=== Begin Enclosure ===

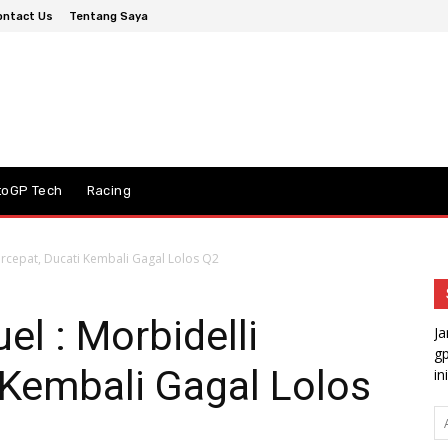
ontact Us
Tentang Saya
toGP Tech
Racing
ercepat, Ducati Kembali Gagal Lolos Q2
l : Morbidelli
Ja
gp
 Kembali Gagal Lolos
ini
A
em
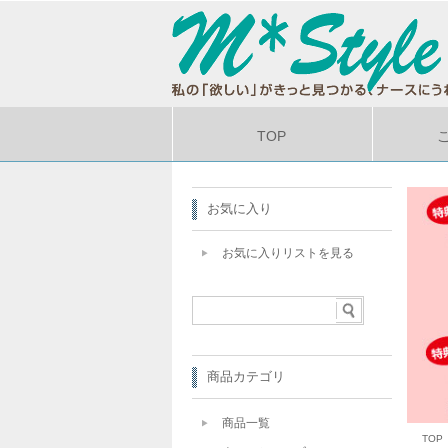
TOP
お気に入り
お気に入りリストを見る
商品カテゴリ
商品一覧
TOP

=== End Enclosure ===

When you retype the material above, copy each line exactly and drop whatever images appear in it.

ontact Us
Tentang Saya
toGP Tech
Racing
ercepat, Ducati Kembali Gagal Lolos Q2
l : Morbidelli
Ja
gp
 Kembali Gagal Lolos
ini
A
em
TOP
お気に入り
お気に入りリストを見る
商品カテゴリ
商品一覧
TOP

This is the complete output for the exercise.